Nie oczekiwał pewno takiej komendy, ale obluźnił postawę, rozsunął nogi i wtedy dopiero mnie dostrzegł. Coś w nim najwyraźniej zaskrzypiało.

— Witaj — powiedział. — Witaj! Daj ci Bóg zdrowia. Czemu taki niewyraźny jesteś, przyjacielu? Dobrze, że przyszedłeś nareszcie. Chodź tu do mnie, pogadamy sobie, pieśni zaśpiewamy, poradujemy się. Dobrze ci będzie u nas. My cisi, pokojowo nastrojeni, wojny nie chcemy, wojną gardzimy. Ty z jakiego sektora jesteś właściwie… — dodał całkiem innym tonem, jakby naszła go niespodziewanie podejrzliwość, bo ślady jego pokojowych dokonań były już nazbyt obecne. Pewno dlatego szybko przełączył się na przydatniejszy program. Wyciągnął ku mnie prawicę, ogromną, żelazną, i ujrzałem, że każdy jego palec był lufą.

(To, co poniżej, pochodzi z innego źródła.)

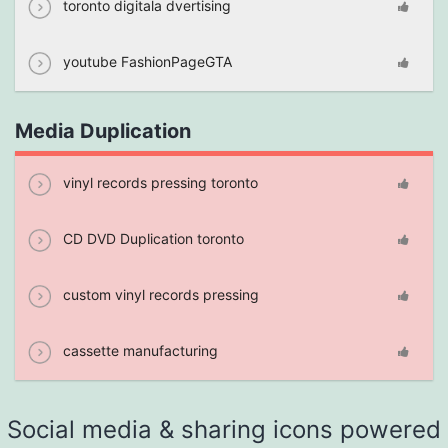
toronto digitala dvertising
youtube FashionPageGTA
Media Duplication
vinyl records pressing toronto
CD DVD Duplication toronto
custom vinyl records pressing
cassette manufacturing
Social media & sharing icons powered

— Do przyjaciela chcesz strzelać? — powiedziałem, falując łagodnie nad urwiskiem porcelany. — No, nie żałuj sobie, strzelaj, bracie rodzony. Strzelaj. Niech ci wyjdzie na zdrowie.

— Melduję Japończyka w kamuflażu! — charknął prędko i równocześnie wygarnął do mnie ze wszystkich pięciu palców. Posypało się ze ścian, ja zaś, nadal pogodnie falując nad nim, obniżyłem z ostrożności ośrodek elokwencyjny tak,żeby nie mógł go dosięgnąć i zgęściwszy spodnią część obłoku, którym byłem, naparłem na większy od komody odłam komputera, aż runął na niego, pociągając za sobą całą lawinę gruzu.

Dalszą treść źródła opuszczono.